### [Activity]
Exclude the pictures, then copy word for word the lines running from the beginning of the records through the line with "s enhance market".

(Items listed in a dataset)
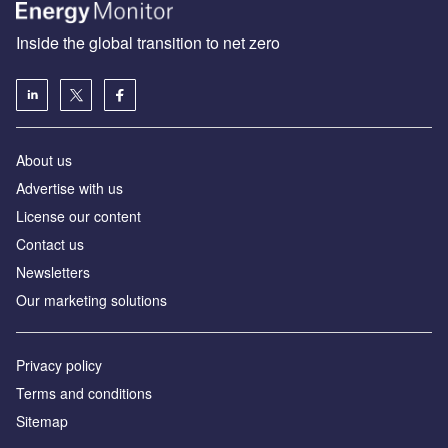
Inside the global transition to net zero
About us
Advertise with us
License our content
Contact us
Newsletters
Our marketing solutions
Privacy policy
Terms and conditions
Sitemap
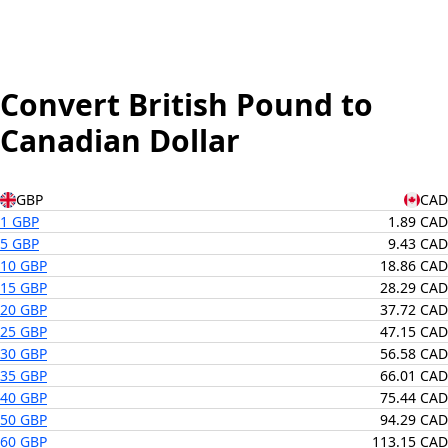
Convert British Pound to
Canadian Dollar
GBP
CAD
1 GBP
1.89 CAD
5 GBP
9.43 CAD
10 GBP
18.86 CAD
15 GBP
28.29 CAD
20 GBP
37.72 CAD
25 GBP
47.15 CAD
30 GBP
56.58 CAD
35 GBP
66.01 CAD
40 GBP
75.44 CAD
50 GBP
94.29 CAD
60 GBP
113.15 CAD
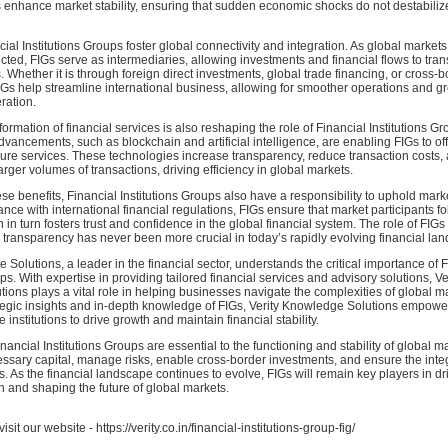
s enhance market stability, ensuring that sudden economic shocks do not destabiliz
ial Institutions Groups foster global connectivity and integration. As global marke
ted, FIGs serve as intermediaries, allowing investments and financial flows to tra
. Whether it is through foreign direct investments, global trade financing, or cross-
s help streamline international business, allowing for smoother operations and gr
ration.
formation of financial services is also reshaping the role of Financial Institutions Gr
vancements, such as blockchain and artificial intelligence, are enabling FIGs to of
cure services. These technologies increase transparency, reduce transaction costs,
arger volumes of transactions, driving efficiency in global markets.
ese benefits, Financial Institutions Groups also have a responsibility to uphold market
ce with international financial regulations, FIGs ensure that market participants fo
 in turn fosters trust and confidence in the global financial system. The role of FIGs
transparency has never been more crucial in today’s rapidly evolving financial la
 Solutions, a leader in the financial sector, understands the critical importance of 
ps. With expertise in providing tailored financial services and advisory solutions, Ve
ons plays a vital role in helping businesses navigate the complexities of global m
tegic insights and in-depth knowledge of FIGs, Verity Knowledge Solutions empowers
 institutions to drive growth and maintain financial stability.
inancial Institutions Groups are essential to the functioning and stability of global m
ssary capital, manage risks, enable cross-border investments, and ensure the integ
s. As the financial landscape continues to evolve, FIGs will remain key players in dr
 and shaping the future of global markets.
isit our website - https://verity.co.in/financial-institutions-group-fig/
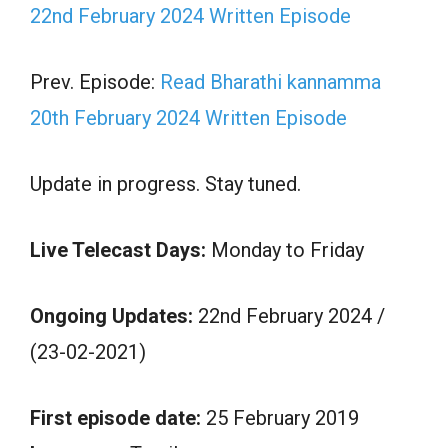
22nd February 2024 Written Episode
Prev. Episode:
Read Bharathi kannamma
20th February 2024 Written Episode
Update in progress. Stay tuned.
Live Telecast Days:
Monday to Friday
Ongoing Updates:
22nd February 2024 /
(23-02-2021)
First episode date:
25 February 2019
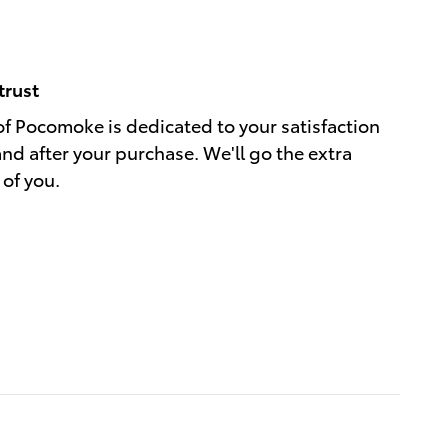
trust
of Pocomoke is dedicated to your satisfaction
and after your purchase. We'll go the extra
 of you.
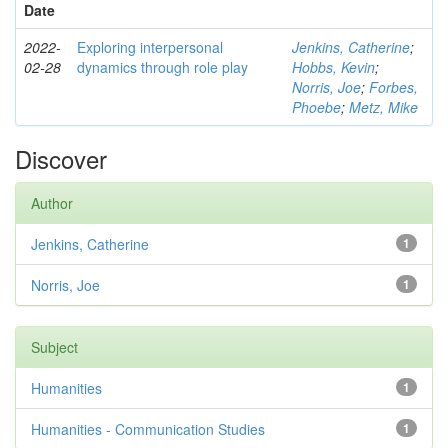
Date
2022-
Exploring interpersonal
Jenkins, Catherine
;
02-28
dynamics through role play
Hobbs, Kevin
;
Norris, Joe
;
Forbes,
Phoebe
;
Metz, Mike
Discover
Author
Jenkins, Catherine
1
Norris, Joe
1
Subject
Humanities
1
Humanities - Communication Studies
1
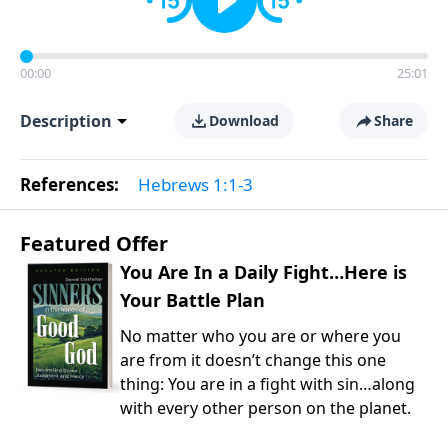
00:00
25:01
Description
Download
Share
References:
Hebrews 1:1-3
Featured Offer
You Are In a Daily Fight…Here is
Your Battle Plan
No matter who you are or where you
are from it doesn’t change this one
thing: You are in a fight with sin…along
with every other person on the planet.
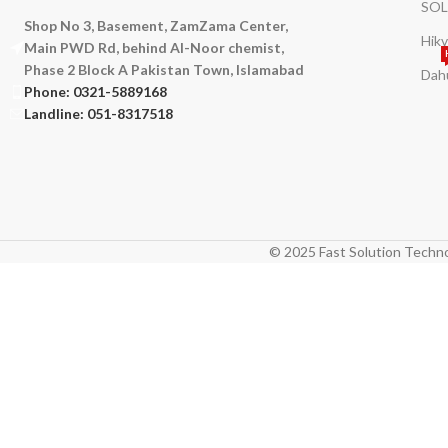
SOL
Shop No 3, Basement, ZamZama Center,
Hikv
Main PWD Rd, behind Al-Noor chemist,
Phase 2 Block A Pakistan Town, Islamabad
Dah
Phone: 0321-5889168
Landline: 051-8317518
© 2025 Fast Solution Techno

### [Answer box]
Inside the global transition to net zero
About us
Advertise with us
License our content
Contact us
Newsletters
Our marketing solutions
Privacy policy
Terms and conditions
Sitemap
Convert British Pound to
Canadian Dollar
GBP
CAD
1 GBP
1.89 CAD
5 GBP
9.43 CAD
10 GBP
18.86 CAD
15 GBP
28.29 CAD
20 GBP
37.72 CAD
25 GBP
47.15 CAD
30 GBP
56.58 CAD
35 GBP
66.01 CAD
40 GBP
75.44 CAD
50 GBP
94.29 CAD
60 GBP
113.15 CAD
s enhance market stability, ensuring that sudden economic shocks do not destabiliz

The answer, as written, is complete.